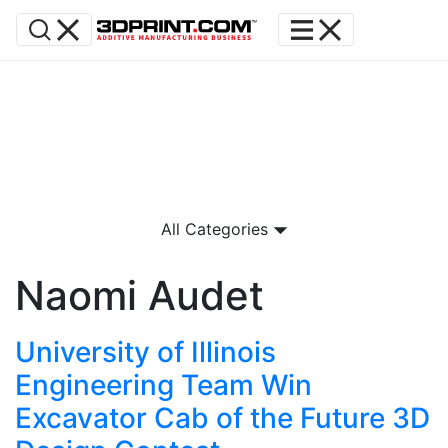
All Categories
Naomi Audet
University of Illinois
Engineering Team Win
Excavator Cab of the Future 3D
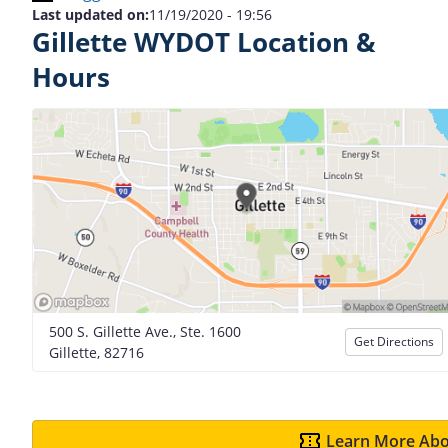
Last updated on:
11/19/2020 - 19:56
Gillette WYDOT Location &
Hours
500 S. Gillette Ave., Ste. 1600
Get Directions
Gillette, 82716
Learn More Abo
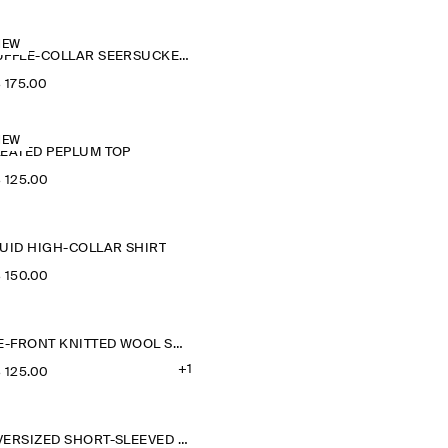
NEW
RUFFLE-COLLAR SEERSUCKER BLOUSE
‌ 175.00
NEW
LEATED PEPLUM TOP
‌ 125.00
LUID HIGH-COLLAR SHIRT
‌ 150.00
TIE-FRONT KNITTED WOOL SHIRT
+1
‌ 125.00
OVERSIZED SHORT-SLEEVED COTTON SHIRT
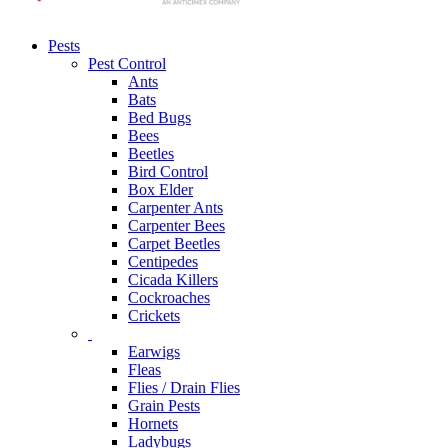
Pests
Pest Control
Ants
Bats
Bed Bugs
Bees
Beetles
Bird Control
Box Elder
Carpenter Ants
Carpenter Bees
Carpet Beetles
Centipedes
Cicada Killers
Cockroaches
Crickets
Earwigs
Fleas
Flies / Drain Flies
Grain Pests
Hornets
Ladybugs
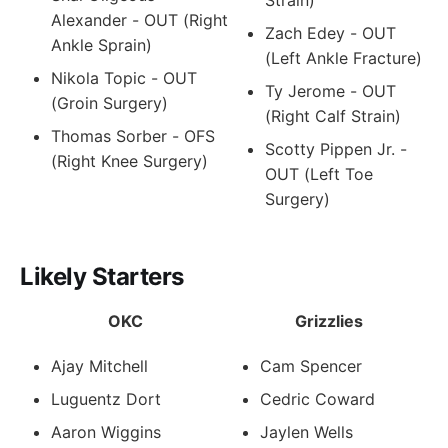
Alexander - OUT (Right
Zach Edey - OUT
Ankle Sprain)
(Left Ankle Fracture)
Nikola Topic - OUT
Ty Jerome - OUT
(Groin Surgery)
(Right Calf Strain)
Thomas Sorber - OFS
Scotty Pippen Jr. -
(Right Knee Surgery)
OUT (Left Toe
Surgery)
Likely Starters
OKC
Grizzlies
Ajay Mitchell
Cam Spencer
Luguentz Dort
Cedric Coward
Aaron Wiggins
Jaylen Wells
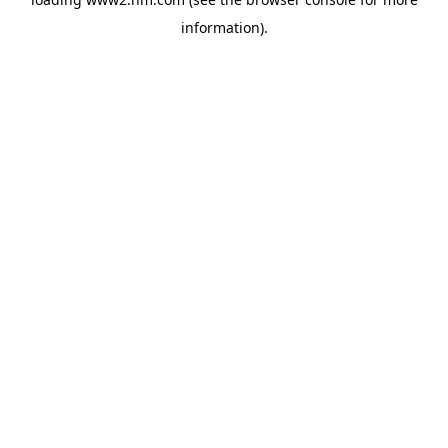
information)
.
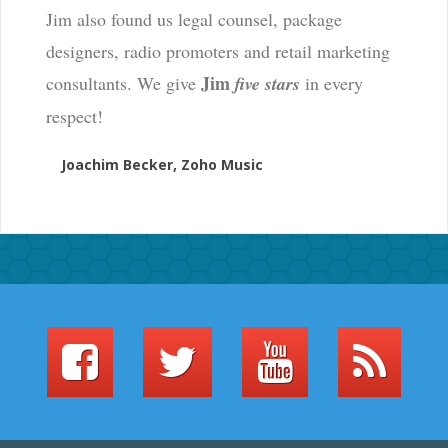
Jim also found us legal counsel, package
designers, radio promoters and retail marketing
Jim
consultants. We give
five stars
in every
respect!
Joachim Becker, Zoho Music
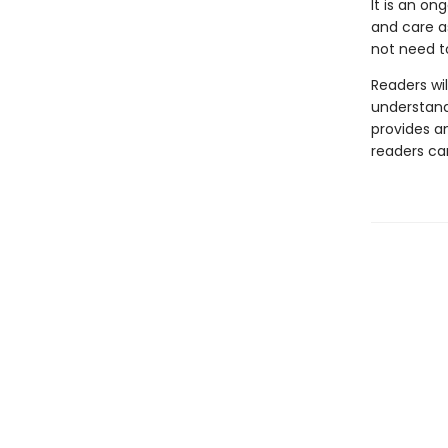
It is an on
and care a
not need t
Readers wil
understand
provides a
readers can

(Work to be completed) An exact copy of the entries above is required; pictures are not part of it.

(Output for this task)
All Categories
Naomi Audet
University of Illinois
Engineering Team Win
Excavator Cab of the Future 3D
Last updated on:
11/19/2020 - 19:56
Gillette WYDOT Location &
Hours
500 S. Gillette Ave., Ste. 1600
Get Directions
Gillette, 82716
Learn More Abo
NEW
RUFFLE-COLLAR SEERSUCKER BLOUSE
‌ 175.00
NEW
LEATED PEPLUM TOP
‌ 125.00
LUID HIGH-COLLAR SHIRT
‌ 150.00
TIE-FRONT KNITTED WOOL SHIRT
+1
‌ 125.00
OVERSIZED SHORT-SLEEVED COTTON SHIRT
Pests
Pest Control
Ants
Bats
Bed Bugs
Bees
Beetles
Bird Control
Box Elder
Carpenter Ants
Carpenter Bees
Carpet Beetles
Centipedes
Cicada Killers
Cockroaches
Crickets
Earwigs
Fleas
Flies / Drain Flies
Grain Pests
Hornets
Ladybugs
Alexander - OUT (Right
Zach Edey - OUT
Ankle Sprain)
(Left Ankle Fracture)
Nikola Topic - OUT
Ty Jerome - OUT
(Groin Surgery)
(Right Calf Strain)
Thomas Sorber - OFS
Scotty Pippen Jr. -
(Right Knee Surgery)
OUT (Left Toe
Surgery)
Likely Starters
OKC
Grizzlies
Ajay Mitchell
Cam Spencer
Luguentz Dort
Cedric Coward
Aaron Wiggins
Jaylen Wells
information)
.
Jim also found us legal counsel, package
designers, radio promoters and retail marketing
Jim
consultants. We give
five stars
in every
respect!
Joachim Becker, Zoho Music
It is an on
and care a
not need t
Readers wil
understand
provides a
readers can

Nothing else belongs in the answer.